The analysis techniques used are for example of the DPA (Differential Power Analysis) type or the DFA (Differential Fault Analysis) type. The first of these techniques consists in measuring the amplitude of the current consumed across electric contact terminals of the integrated circuit during all the instruction sequences of the programme. This allows the single frequency of the clock signals to be found, on the one hand, and on the other hand the encryption key or keys used in the encryption programme to be found. The second technique consists in having the encryption programme executed several times and interrupting it at precise moments in order to disrupt it (determinist method). In this way, and on the basis of the good or bad calculation results obtained, it is possible to decode the encryption keys.
A person with ill intent can also analyse without too much difficulty the confidential data memory zones using a suitable test material given that the integrated circuit is usually clocked by single frequency clock signals. In order to do this, the metal pads and the protective passivation layer covering the secure integrated circuit have to be removed. After removal of the protective layers, test probes are placed on the memory zones, and several correlations between the various tested memory zones are carried out to find the stored confidential data.
Several technical solutions have already been proposed to prevent an ill-intentioned person from finding the confidential data via encryption analysis techniques. One solution consists for example in slowing down or speeding up the flow of the encryption programme using clock signals with a variable frequency. One can cite, for example, International Patent document No. WO 97/33217 which discloses a secure integrated circuit which is provided with decorrelation means for the flow of at least one instruction sequence of a main encryption programme. The integrated circuit mainly includes storage means, in which a main encryption programme and a secondary programme are stored, and a microprocessor unit connected to the storage means for operating the main programme and/or the secondary programme.
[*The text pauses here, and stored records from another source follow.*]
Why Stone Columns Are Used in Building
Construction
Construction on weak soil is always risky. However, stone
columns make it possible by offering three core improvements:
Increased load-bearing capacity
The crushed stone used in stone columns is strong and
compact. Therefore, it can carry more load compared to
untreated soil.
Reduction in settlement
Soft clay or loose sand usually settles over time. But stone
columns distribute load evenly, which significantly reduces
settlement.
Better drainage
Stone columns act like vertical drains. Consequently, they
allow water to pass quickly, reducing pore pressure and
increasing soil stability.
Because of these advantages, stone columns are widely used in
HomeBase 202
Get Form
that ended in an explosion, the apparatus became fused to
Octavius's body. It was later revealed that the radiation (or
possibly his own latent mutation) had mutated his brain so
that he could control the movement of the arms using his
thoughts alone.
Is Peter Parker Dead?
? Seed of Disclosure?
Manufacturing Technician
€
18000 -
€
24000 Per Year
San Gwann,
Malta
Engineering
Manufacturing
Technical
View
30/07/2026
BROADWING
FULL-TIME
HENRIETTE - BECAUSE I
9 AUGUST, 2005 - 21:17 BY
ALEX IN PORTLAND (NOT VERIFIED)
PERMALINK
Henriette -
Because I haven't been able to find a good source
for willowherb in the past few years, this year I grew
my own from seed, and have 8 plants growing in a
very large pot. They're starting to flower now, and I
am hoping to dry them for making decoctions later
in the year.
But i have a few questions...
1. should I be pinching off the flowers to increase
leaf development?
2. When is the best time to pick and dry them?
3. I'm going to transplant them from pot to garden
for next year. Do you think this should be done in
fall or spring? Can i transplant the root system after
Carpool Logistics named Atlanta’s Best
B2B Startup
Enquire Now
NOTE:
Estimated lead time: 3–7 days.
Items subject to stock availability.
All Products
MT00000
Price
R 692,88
The decorrelation means of the integrated circuit include in particular an oscillator for providing internal clock signals at a constant frequency, and a random generator receiving the internal clock signals or the external clock signals via a logic selection circuit. The random number generator supplies randomly distributed pulse signals via a calibrator circuit to clock the operations in the microprocessor unit. It should be noted that the internal clock signals are non synchronised and phase shifted with respect to the external clock signals so as to allow the microprocessor unit to pass to decorrelated operation.
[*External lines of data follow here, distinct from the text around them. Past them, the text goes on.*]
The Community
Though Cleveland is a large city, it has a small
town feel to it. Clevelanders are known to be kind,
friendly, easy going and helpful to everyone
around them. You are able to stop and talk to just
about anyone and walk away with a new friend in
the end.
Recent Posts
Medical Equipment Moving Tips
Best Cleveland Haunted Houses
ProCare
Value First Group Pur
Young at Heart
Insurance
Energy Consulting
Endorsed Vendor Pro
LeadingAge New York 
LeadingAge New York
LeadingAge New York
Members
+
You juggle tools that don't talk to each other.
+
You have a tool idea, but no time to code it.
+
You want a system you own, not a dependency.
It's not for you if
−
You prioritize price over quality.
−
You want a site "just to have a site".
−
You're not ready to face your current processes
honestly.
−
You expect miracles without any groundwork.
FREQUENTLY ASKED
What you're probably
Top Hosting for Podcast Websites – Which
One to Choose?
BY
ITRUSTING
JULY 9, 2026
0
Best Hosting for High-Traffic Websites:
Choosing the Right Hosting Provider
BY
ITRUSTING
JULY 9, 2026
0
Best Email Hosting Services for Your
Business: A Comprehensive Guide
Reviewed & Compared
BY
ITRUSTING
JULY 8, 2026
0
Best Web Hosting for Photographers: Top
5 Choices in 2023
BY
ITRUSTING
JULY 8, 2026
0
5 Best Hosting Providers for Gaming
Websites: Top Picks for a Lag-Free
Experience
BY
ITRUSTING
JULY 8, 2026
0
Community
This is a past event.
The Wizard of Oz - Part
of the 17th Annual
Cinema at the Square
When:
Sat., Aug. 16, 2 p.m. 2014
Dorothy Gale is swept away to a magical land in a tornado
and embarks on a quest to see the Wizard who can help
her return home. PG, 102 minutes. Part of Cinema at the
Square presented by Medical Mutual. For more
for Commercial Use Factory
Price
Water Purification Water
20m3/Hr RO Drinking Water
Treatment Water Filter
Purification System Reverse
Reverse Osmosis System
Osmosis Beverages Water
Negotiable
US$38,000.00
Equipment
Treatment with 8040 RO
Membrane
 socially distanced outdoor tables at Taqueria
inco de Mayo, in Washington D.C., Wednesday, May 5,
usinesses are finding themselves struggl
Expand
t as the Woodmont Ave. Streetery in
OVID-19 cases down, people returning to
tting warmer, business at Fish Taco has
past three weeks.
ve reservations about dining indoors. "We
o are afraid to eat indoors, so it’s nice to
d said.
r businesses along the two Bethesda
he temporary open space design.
The decorrelation means also include a timer for providing interruption signals to the microprocessor unit to momentarily interrupt the flow of the main programme. The intervals of time between each interruption signal can be defined randomly by random numbers provided to the timer by the random number generator. Likewise, during an interruption, an interruption routine or a secondary programme may be executed so as to prevent any analysis of the integrated circuit's confidential data.
One drawback of the solution disclosed in document No. WO 97/33217 is that the internal clock signals are pulse signals at a constant frequency. Thus, the random number generator, which receives the internal clock signals, can only provide pulse signals of variable periodicity whose mean frequency is less than the internal clock signals. It should be noted that randomly distributed pulse signals are only obtained by randomly suppressing certain pulses of the internal clock signals without modifying the width of each clock pulse. In order not to slow down the sequence of operations of the main programme too much, it is thus necessary to have internal clock signals at a sufficiently high frequency, which constitutes another drawback.